Fig. 6 illustrates an exemplary graphical user interface 500 having an area that enables text editing of feature extraction configuration items. The left side of the graphical user interface 500 has similarities to the graphical user interfaces shown in fig. 5B and 5C, except that the right side area of the graphical user interface 500 shows a text editing interface 501 for manually editing configuration files, and a user can manually edit feature extraction configuration items in the text editing interface 501, including configuration feature item names, source field items, processing method items, and the like. Through text editing operations (e.g., copy, paste, drag, etc.) performed in the text editing interface, the user can efficiently perform setting of the feature extraction configuration items.
The two graphical user interfaces may be displayed on the screen at the same time or may be displayed on the screen separately according to the user's selection, for example, in response to the user's interface switching operation input to switch between the text editing interface and the selection input type interface (display switching or activation switching), and the feature extraction configuration item setting results in the interface before switching are displayed in synchronization with each other in the interface after switching. Accordingly, the user can more effectively set a plurality of feature extraction modes by using the convenience of operation of two configuration interfaces, for example, the user can firstly complete the representative feature extraction configuration by clicking or the like in the selection input type interface and then switch to the text editing interface, and the user can quickly complete the extraction item setting of a large number of features by combining with the operations of copying, pasting and the like because the previously set result is synchronously displayed in the text editing interface.
In the existing data modeling field, in order to train, test or apply a model based on a large amount of structured or unstructured data, it is often necessary to consume much manpower in the feature engineering stage, for example, a programmer needs to write extraction codes of each feature for a specific feature extraction rule in advance. Accordingly, in a modeling product such as a modeling platform for use by a customer, it is often necessary to input already extracted training data (i.e., extracted feature vectors) of the modeling platform, and it is difficult for a user to flexibly set or adjust objects and rules regarding feature extraction, so that the use of the modeling platform is limited. However, according to an exemplary embodiment of the present invention, the feature extraction task may be conveniently configured in the above manner, sufficiently extending the applicability of data modeling.
Further, according to an exemplary embodiment of the present invention, when configuring the model application task, the model application task may be configured to be in a manual application mode and/or an automatic application mode, wherein in the manual application mode, the model application is started according to an operation of a user, and in the automatic application mode, the model application is started according to a preset time interval.
Here, as an example, a general model batch forecast application or a model batch forecast application automatically running at a fixed time may be configured in a page for configuring a model application, and an application result thereof may be called or downloaded through an interface form.
Specifically, in a manual application configuration, the name of the model application, such as "2015 user credit wind control modeling application," may be entered or modified.
Further, the source of model application data to be applied to the trained model may be determined according to the user's selection, for example, an available data table, an HDFS (Hadoop distributed file system) data source, a local file, and the like.

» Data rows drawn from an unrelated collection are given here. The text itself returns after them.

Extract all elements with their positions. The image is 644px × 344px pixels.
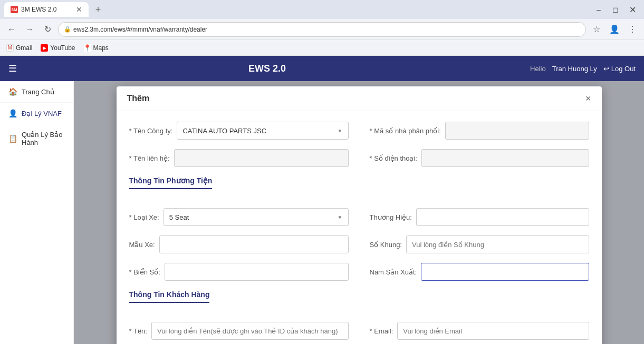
ten-cong-ty-select[interactable]: CATINA AUTO PARTS JSC ▼ — [177, 122, 348, 140]
email-input[interactable] — [397, 322, 589, 340]
window-controls: – ◻ ✕ — [591, 4, 640, 15]
customer-row1: * Tên: * Email: — [129, 322, 589, 340]
vehicle-section-title-container: Thông Tin Phương Tiện — [129, 176, 589, 199]
home-icon: 🏠 — [8, 87, 17, 96]
vehicle-section-title: Thông Tin Phương Tiện — [129, 176, 213, 189]
bien-so-group: * Biển Số: 30K12993 — [129, 263, 349, 281]
ten-lien-he-input[interactable]: TRAN HUONG LY — [174, 149, 349, 167]
modal-close-button[interactable]: × — [585, 94, 591, 103]
bookmarks-bar: M Gmail ▶ YouTube 📍 Maps — [0, 40, 644, 56]
ten-kh-input[interactable] — [151, 322, 349, 340]
sidebar-item-dealer[interactable]: 👤 Đại Lý VNAF — [0, 103, 73, 124]
bookmark-maps[interactable]: 📍 Maps — [84, 44, 109, 52]
modal-body: * Tên Công ty: CATINA AUTO PARTS JSC ▼ *… — [117, 111, 602, 344]
secure-icon: 🔒 — [64, 26, 71, 33]
loai-xe-arrow-icon: ▼ — [338, 214, 343, 220]
ten-kh-label: * Tên: — [129, 327, 147, 335]
customer-section-title: Thông Tin Khách Hàng — [129, 290, 210, 303]
nam-sx-group: Năm Sản Xuất: 2020 — [370, 263, 589, 281]
tab-close-button[interactable]: ✕ — [76, 5, 82, 14]
so-dien-thoai-group: * Số điện thoại: 0824999978 — [370, 149, 589, 167]
mau-xe-input[interactable]: C300 — [159, 235, 349, 253]
select-arrow-icon: ▼ — [338, 128, 343, 134]
company-info-row2: * Tên liên hệ: TRAN HUONG LY * Số điện t… — [129, 149, 589, 167]
minimize-button[interactable]: – — [591, 4, 606, 15]
back-button[interactable]: ← — [4, 22, 19, 37]
top-navigation: ☰ EWS 2.0 Hello Tran Huong Ly ↩ Log Out — [0, 56, 644, 81]
vehicle-row2: Mẫu Xe: C300 Số Khung: — [129, 235, 589, 253]
bien-so-input[interactable]: 30K12993 — [165, 263, 349, 281]
modal-overlay: Thêm × * Tên Công ty: CATINA AUTO PARTS … — [74, 81, 644, 344]
youtube-label: YouTube — [50, 44, 75, 52]
nav-right-section: Hello Tran Huong Ly ↩ Log Out — [530, 65, 636, 73]
nam-sx-input[interactable]: 2020 — [421, 263, 589, 281]
ten-cong-ty-group: * Tên Công ty: CATINA AUTO PARTS JSC ▼ — [129, 122, 349, 140]
sidebar-dealer-label: Đại Lý VNAF — [22, 110, 62, 117]
thuong-hieu-label: Thương Hiệu: — [370, 213, 412, 221]
bien-so-label: * Biển Số: — [129, 268, 160, 276]
maps-icon: 📍 — [84, 44, 91, 52]
ten-lien-he-group: * Tên liên hệ: TRAN HUONG LY — [129, 149, 349, 167]
sidebar-home-label: Trang Chủ — [22, 88, 54, 96]
ma-so-input[interactable]: 10128080 — [445, 122, 589, 140]
so-khung-input[interactable] — [406, 235, 589, 253]
loai-xe-group: * Loại Xe: 5 Seat ▼ — [129, 208, 349, 226]
maps-label: Maps — [93, 44, 109, 52]
ten-lien-he-label: * Tên liên hệ: — [129, 154, 170, 162]
restore-button[interactable]: ◻ — [608, 4, 623, 15]
email-label: * Email: — [370, 327, 393, 335]
sidebar-warranty-label: Quản Lý Bảo Hành — [22, 131, 65, 146]
close-button[interactable]: ✕ — [625, 4, 640, 15]
so-dien-thoai-input[interactable]: 0824999978 — [421, 149, 589, 167]
address-bar[interactable]: 🔒 ews2.3m.com/ews/#/mmm/vnaf/warranty/de… — [58, 22, 586, 37]
ten-cong-ty-label: * Tên Công ty: — [129, 127, 173, 135]
content-area: 🏠 Trang Chủ 👤 Đại Lý VNAF 📋 Quản Lý Bảo … — [0, 81, 644, 344]
logout-button[interactable]: ↩ Log Out — [603, 65, 636, 73]
thuong-hieu-input[interactable]: Mercedes — [416, 208, 589, 226]
ten-cong-ty-value: CATINA AUTO PARTS JSC — [182, 127, 266, 135]
gmail-icon: M — [6, 44, 14, 52]
app-area: ☰ EWS 2.0 Hello Tran Huong Ly ↩ Log Out … — [0, 56, 644, 344]
hello-text: Hello — [530, 65, 546, 73]
mau-xe-group: Mẫu Xe: C300 — [129, 235, 349, 253]
so-khung-group: Số Khung: — [370, 235, 589, 253]
bookmark-button[interactable]: ☆ — [589, 22, 604, 37]
new-tab-button[interactable]: + — [91, 2, 105, 17]
vehicle-row1: * Loại Xe: 5 Seat ▼ Thương Hiệu: Mercede… — [129, 208, 589, 226]
sidebar-item-warranty[interactable]: 📋 Quản Lý Bảo Hành — [0, 124, 73, 153]
vehicle-row3: * Biển Số: 30K12993 Năm Sản Xuất: 2020 — [129, 263, 589, 281]
browser-toolbar: ← → ↻ 🔒 ews2.3m.com/ews/#/mmm/vnaf/warra… — [0, 19, 644, 40]
gmail-label: Gmail — [16, 44, 32, 52]
thuong-hieu-group: Thương Hiệu: Mercedes — [370, 208, 589, 226]
username-text: Tran Huong Ly — [552, 65, 597, 73]
forward-button[interactable]: → — [22, 22, 37, 37]
so-dien-thoai-label: * Số điện thoại: — [370, 154, 418, 162]
bookmark-gmail[interactable]: M Gmail — [6, 44, 32, 52]
loai-xe-label: * Loại Xe: — [129, 213, 159, 221]
profile-button[interactable]: 👤 — [607, 22, 622, 37]
user-icon: 👤 — [8, 109, 17, 117]
mau-xe-label: Mẫu Xe: — [129, 241, 155, 249]
nam-sx-label: Năm Sản Xuất: — [370, 268, 417, 276]
app-logo: EWS 2.0 — [248, 63, 286, 74]
logout-label: Log Out — [611, 65, 636, 73]
bookmark-youtube[interactable]: ▶ YouTube — [41, 44, 75, 52]
sidebar: 🏠 Trang Chủ 👤 Đại Lý VNAF 📋 Quản Lý Bảo … — [0, 81, 74, 344]
warranty-icon: 📋 — [8, 134, 17, 143]
logout-icon: ↩ — [603, 65, 609, 73]
so-khung-label: Số Khung: — [370, 241, 402, 249]
main-content: Thêm × * Tên Công ty: CATINA AUTO PARTS … — [74, 81, 644, 344]
ma-so-label: * Mã số nhà phân phối: — [370, 127, 441, 135]
menu-button[interactable]: ⋮ — [625, 22, 640, 37]
email-group: * Email: — [370, 322, 589, 340]
modal-dialog: Thêm × * Tên Công ty: CATINA AUTO PARTS … — [117, 86, 602, 344]
hamburger-menu[interactable]: ☰ — [8, 63, 17, 74]
customer-section-title-container: Thông Tin Khách Hàng — [129, 290, 589, 312]
sidebar-item-home[interactable]: 🏠 Trang Chủ — [0, 81, 73, 103]
youtube-icon: ▶ — [41, 44, 48, 52]
modal-header: Thêm × — [117, 86, 602, 111]
refresh-button[interactable]: ↻ — [40, 22, 55, 37]
browser-tab[interactable]: 3M 3M EWS 2.0 ✕ — [4, 2, 89, 17]
url-text: ews2.3m.com/ews/#/mmm/vnaf/warranty/deal… — [73, 26, 207, 33]
loai-xe-select[interactable]: 5 Seat ▼ — [164, 208, 349, 226]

After the source of the application data is determined, the user may be presented with a list of corresponding selectable data for the user to select from.
In addition to this, it may also be determined which entries (i.e., original fields or related features) of the model application data are included in the model application results presented to the user based on the user's actions. For example, a pop-up box may be provided to the user for the entry selection, including two items, a "keep full entry result" and a "custom entry result". When the user selects the "self-defined table item result", all table items of the model application data (including the target value predicted by the model) can be displayed to the user for the user to check out the finally displayed table item, wherein the predicted target value can be defaulted as an output table item and cannot be modified, and the rest table items can be checked out or checked out. In addition, a "reverse selection" button may be provided for reversing the selection result.
Further, the output ranking of the model application result may also be determined according to the user's operation. Here, as an example, the user may be provided with three kinds of selection buttons regarding output sorting, for example, "original order", "ascending order by predicted value", "descending order by predicted value", and the like.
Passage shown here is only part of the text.